О том, как упал потолок
Потолок в доме упал на следующий год в начале лета, когда нас там не было, а жила семья тети Марины и дяди Коли (ведь дом был куплен на две семьи). Причиной падения было то, что многолетние протечки крыши приходились на угол, где сходились внешние стены дома и внутренняя бревенчатая стена, разделявшая две комнаты (так называемая изба-пятистенка).

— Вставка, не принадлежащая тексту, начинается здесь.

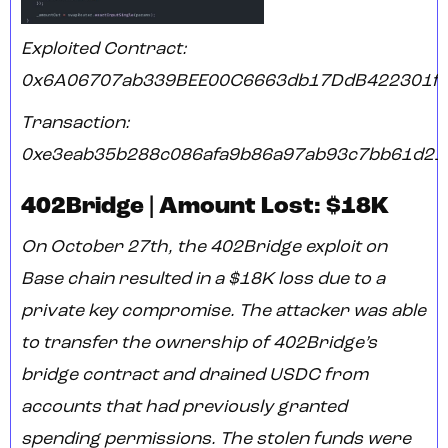
Exploited Contract:
0x6A06707ab339BEE00C6663db17DdB422301ff
Transaction:
0xe3eab35b288c086afa9b86a97ab93c7bb61d21
402Bridge | Amount Lost: $18K
On October 27th, the 402Bridge exploit on
Base chain resulted in a $18K loss due to a
private key compromise. The attacker was able
to transfer the ownership of 402Bridge’s
bridge contract and drained USDC from
accounts that had previously granted
spending permissions. The stolen funds were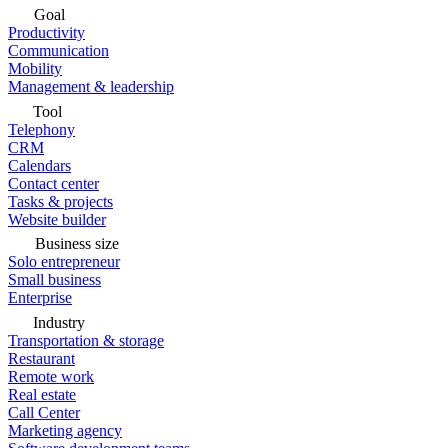
Goal
Productivity
Communication
Mobility
Management & leadership
Tool
Telephony
CRM
Calendars
Contact center
Tasks & projects
Website builder
Business size
Solo entrepreneur
Small business
Enterprise
Industry
Transportation & storage
Restaurant
Remote work
Real estate
Call Center
Marketing agency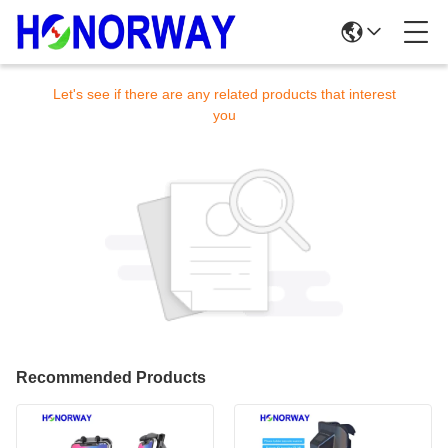
Sorry! This product is no longer available.
Let's see if there are any related products that interest
you
Recommended Products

Весь этот угол сгнил полностью. На верхние бревна стены в этом месте опирался тяжеленный потолок из толстых плах, который для теплоизоляции был сверху, с чердака, еще засыпан толстым слоем песка. В старину так всегда делали в деревнях теплоизоляцию потолка. Другие теплоизоляционные материалы, вроде современной стекловаты или «теплоизола», были недоступно дорогими, да и вообще, мне кажется, их не было в те времена, когда строился этот дом, – чуть ли не в XIX веке. Да и при советской власти, как известно, стройматериалы населению купить было нельзя.
И вот вся эта тяжесть много лет давила на сгнившие бревна, потихоньку прогибая их вниз. Много лет дом стоял необитаемым, а тут появились люди – начали ходить, хлопать дверями, топать, стучать молотками, попели всякие сотрясения и подвижки стен, и наконец конструкция не выдержала.
В сам момент падения в доме находилась моя двоюродная сестра Галинка, которой тогда было лет четырнадцать. Она сидела у окна и мирно читала книжку.
И вдруг увидела, что бревна потолка в клубах пыли начали одно за другим сползать по стене на пол.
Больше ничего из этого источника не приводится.